Script Development - Human Interaction Improvement and Auxiliary Scripts
Introduction
Given that I'm not the only user of the processing scripts, and most of them do not know computer technology very well, it is necessary to make the human interaction process user-friendly.
This page has three parts: the idea, sample run, and auxiliary scripts.
The Idea
In order to minimize code-level modifications, most scripts take parameters from the command line while running. Since most of the users are not professionals in computer technology, it is unlikely that they can feed the right parameter(s) to the script via the command line. Therefore, I have created a master wrapper "start_operation.py" to guide them for each operation. If any operation is selected, the wrapper will invoke the necessary script with proper parameters.
Reducing Parameters
Since we usually process files at the level of a batch of accessions, I went through the process myself and minimized the information needed while running the script. For example, while switching the download list on a remote server, the location of extracted downloading links "_url" and the remote server address needs to be provided. Each proxy node has a code from B to E (A reserved for localhost), the user only needs to provide the server code, and the rest of the parameters like server address, port, username, password, and remote location will be entered by the wrapper based on predefined values. In addition, since we usually operate in the unit of the batch of accessions for different operations, the user only needs to provide the path to the batch folder, and the script will automatically recognize the required file in that directory.
Fast yet Flexible
The pre-filled values are changed based on the provided server code and prompt the user for confirmation. If the value is correct (in most cases), the user only needs to press enter to confirm. If any of the options are incorrect, or if any location is temporarily changed, the user can simply provide the new location while confirming.
Error Tolerance
Entering the directory correctly can be a problem for a general user. Therefore, the value provided will be sanitized and validated before being passed to the next steps. In Windows, if the directory was copied directly from the address bar, the slash was usually replaced by the backslash, which could cause serious problems when storing as a string. Therefore, I made the script to sanitize the entered value first, replacing any backslash with a slash.

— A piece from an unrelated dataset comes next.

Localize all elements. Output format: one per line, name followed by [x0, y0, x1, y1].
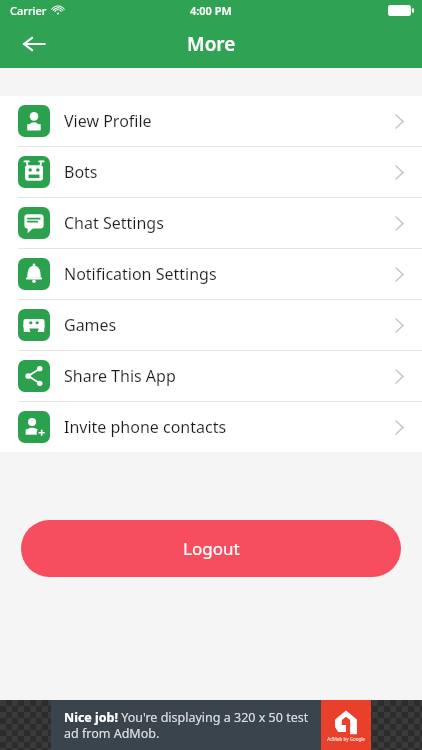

It is possible that users provide an incorrect value, or if the user chose the wrong option. When a value is provided, the script will first check for it's existence before continuing. In addition, for sensitive operations like replacing the download list, the script will check for any file left and warn the user. A file left in the folder usually indicates the previous download is not yet complete. If the user indeed wants to continue, the script will prompt the user to type "confirm" before continuing.
Sample Run
Auxiliary Scripts
List of auxiliary (non-major) scripts and their purpose.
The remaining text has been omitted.